More problems in oil field where worker died in sinkhole

More problems in oil field where worker died in sinkhole »Play Video
TAFT, Calif. — Scathing state reports show new and serious problems in the oil field near Taft where a Chevron worker died in a sinkhole.

The Division of Oil and Gas reports an eruption happened last week near the accident site, and they have issued an emergency order to stop steam injection in the area.

In reports obtained by Eyewitness News, investigators say more steam turned up at ground level, Chevron and an additional operator were ordered to stop steam injection in wider and wider areas, and one company never had a permit for steam injection in the first place.

"The only things of which we are certain are that this is a hazardous situation and that there is a correlation between injection, fracturing, and the surface expressions we're seeing," Oil and Gas Supervisor Elena Miller said in a statement. "The fatality that occurred was a tragic incident and we haven't determined how the steam and oil is (sic) migrating to the surface at the site."

The Division of Oil, Gas & Geothermal Resources is one of several agencies investigating the accident on June 21 that took the life of Robert David Taylor in the Midway Sunset Field. The new DOGGR reports also show more about that death. Some of the orders show the agency was told the victim fell several feet below ground level into a hole containing poisonous hydrogen sulfide gas, steam, and hot water.

Taylor dropped into that hole as he was reportedly checking what the agency calls a "surface expression" of steam that occurred near Well 20. In some fields, steam is injected to help get oil out of the ground.

On July 6, DOGGR ordered Chevron to stop "all injection operations within a 150 foot radius of the surface expression" which was being investigated at the time of the accident.
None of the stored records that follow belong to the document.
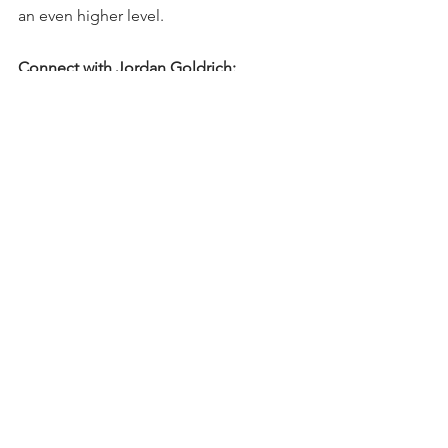
an even higher level.
Connect with Jordan Goldrich: 
Get the complimentary guide: How To 
Select An Executive Coach at 
https://workplace-warrior-
inc.mykajabi.com/selectcoach
Get the Am I Abrasive Self Test at 
abrasive.workplacewarrior.com
Website: 
www.workplacewarriorinc.com
Twitter: 
https://twitter.com/jordangoldrich1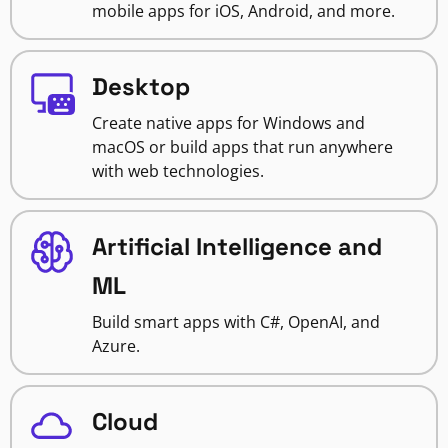
mobile apps for iOS, Android, and more.
Desktop
Create native apps for Windows and
macOS or build apps that run anywhere
with web technologies.
Artificial Intelligence and
ML
Build smart apps with C#, OpenAI, and
Azure.
Cloud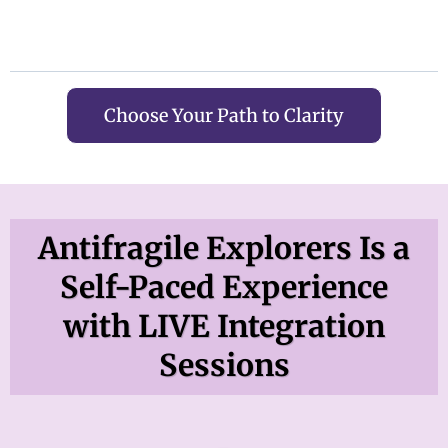
Choose Your Path to Clarity
Antifragile Explorers Is a
Self-Paced Experience
with LIVE Integration
Sessions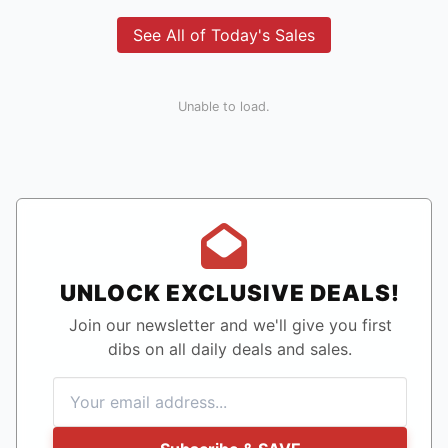
See All of Today's Sales
Unable to load.
UNLOCK EXCLUSIVE DEALS!
Join our newsletter and we'll give you first
dibs on all daily deals and sales.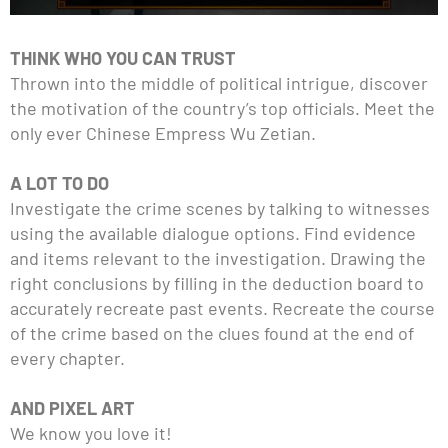
THINK WHO YOU CAN TRUST
Thrown into the middle of political intrigue, discover
the motivation of the country’s top officials. Meet the
only ever Chinese Empress Wu Zetian.
A LOT TO DO
Investigate the crime scenes by talking to witnesses
using the available dialogue options. Find evidence
and items relevant to the investigation. Drawing the
right conclusions by filling in the deduction board to
accurately recreate past events. Recreate the course
of the crime based on the clues found at the end of
every chapter.
AND PIXEL ART
We know you love it!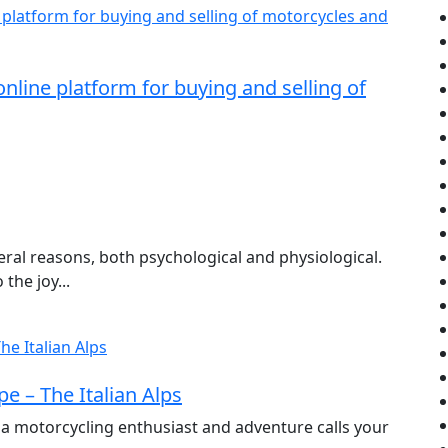
nline platform for buying and selling of
ral reasons, both psychological and physiological.
the joy...
e – The Italian Alps
 a motorcycling enthusiast and adventure calls your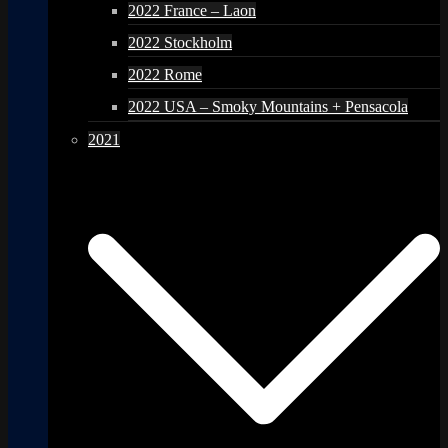
2022 France – Laon
2022 Stockholm
2022 Rome
2022 USA – Smoky Mountains + Pensacola
2021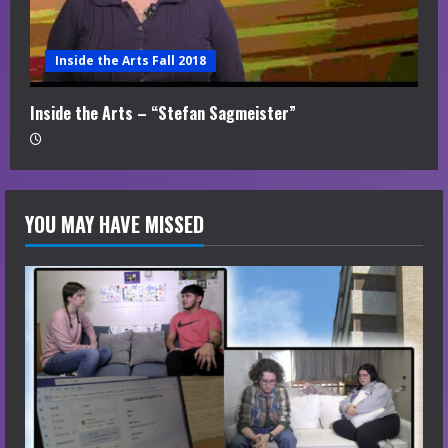
Inside the Arts Fall 2018
Inside the Arts – “Stefan Sagmeister”
YOU MAY HAVE MISSED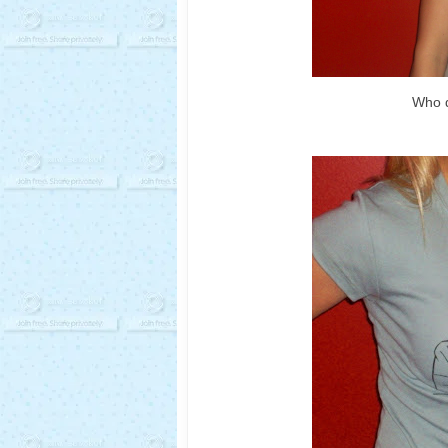
Who d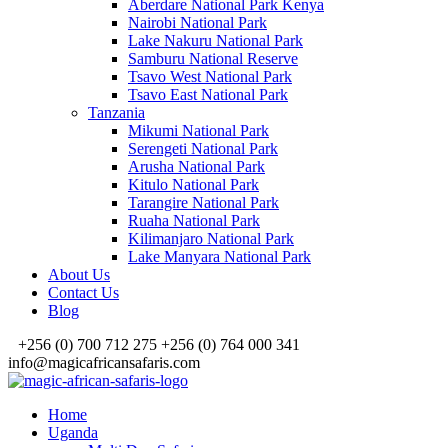
Aberdare National Park Kenya
Nairobi National Park
Lake Nakuru National Park
Samburu National Reserve
Tsavo West National Park
Tsavo East National Park
Tanzania
Mikumi National Park
Serengeti National Park
Arusha National Park
Kitulo National Park
Tarangire National Park
Ruaha National Park
Kilimanjaro National Park
Lake Manyara National Park
About Us
Contact Us
Blog
+256 (0) 700 712 275 +256 (0) 764 000 341
info@magicafricansafaris.com
Home
Uganda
It added that if steam or fluids continued coming to the surface after five days, injections within 300 feet would be banned.

That order also revealed that Well 20 was "damaged," and fluids and gas on the ground were first reported to the agency before 2008.

On July 19, the division issued an order to the TRC Operating Company. TRC was told to stop all injection within 150 feet of the "surface expression" near Well 20, and to stop their injection operations within 300 feet, if steam or fluids continued at the surface five days later.

But, TRC was also given the same order relating to another "surface expression" near the "Bull" 9 well. DOGGR reports that expression had also started on June 21.

"A volume of oil and water is coming to the surface from this expression that merits immediate remediation," the order said. "Based on observation and statements by TRC, DOGGR estimates that as much as 100 barrels of oil and water are coming to the surface each day from the expression near well 'Bull' 9."

TRC filed an appeal, and continued injection until an administrative hearing could be held.

July 28, the agency issued an amended order to Chevron saying injection must not be done within 300 feet of the problem near Well 20. "DOGGR believes that the surface expression in the vicinity of Well 20 is directly related to cyclic steaming injection operations in the field," the order reads. "Although seepage of oil and water may occur in the area, any expression of steam at the surface can only reasonably be attributed to steaming or cyclic steaming injection operation."

It said immediate steps must be taken to "prevent further harm from occurring." But, conditions appear to have kept getting worse.

An order that came last week on Aug. 5 outlines more problems.

On Aug. 3, they report "at least two new" surface expressions started within 40 feet of the first one near Well 20. One of the new expressions had a five-foot radius, according to the order.

Then on August 5 more trouble and another order to TRC. "A volatile eruption began from the existing surface expression in the vicinity of Well 20," the order reads. "Expelling rocks, other material, and emitting fluid and steam." DOGGR said TRC then reported to them that on Aug. 3 and 4, the company had been doing cyclic steam injection to well near the original accident site.

"The eruptive and continuing surface expressions in the vicinity of Well 20 have created an unpredictable, unstable, and dangerous situation such that life, health, property and/or natural resources are at further risk," the report said.

That order tells TRC that to "minimize potentially unsafe oilfield conditions" they must immediately stop any injection operations within 500 feet of Well 20.

DOGGR also said they have no record of giving TRC approval for steam injections in the Midway-Sunset Field.

Eyewitness News contacted a spokeswoman for TRC Friday, who said no one was in the office. A reporter asked her to contact an official with the company, but no one responded.

Eyewitness News also called Chevron, but spokeswoman Carla Musser said they are making no comment at this time. Chevron is investigating the June 21 accident that claimed their employee, and Cal-OSHA is also investigating.

And DOGGR said their probe is still underway. "These orders have been issued to protect public safety," Oil and Gas Supervisor Elena Miller said in a statement. "Our intent is to halt the migration of oil, steam and other material from underground to the surface, as these constitute damage. Ordering a temporary halt to production is never a step we take lightly, but injection cannot resume until we determine what is going on at this location."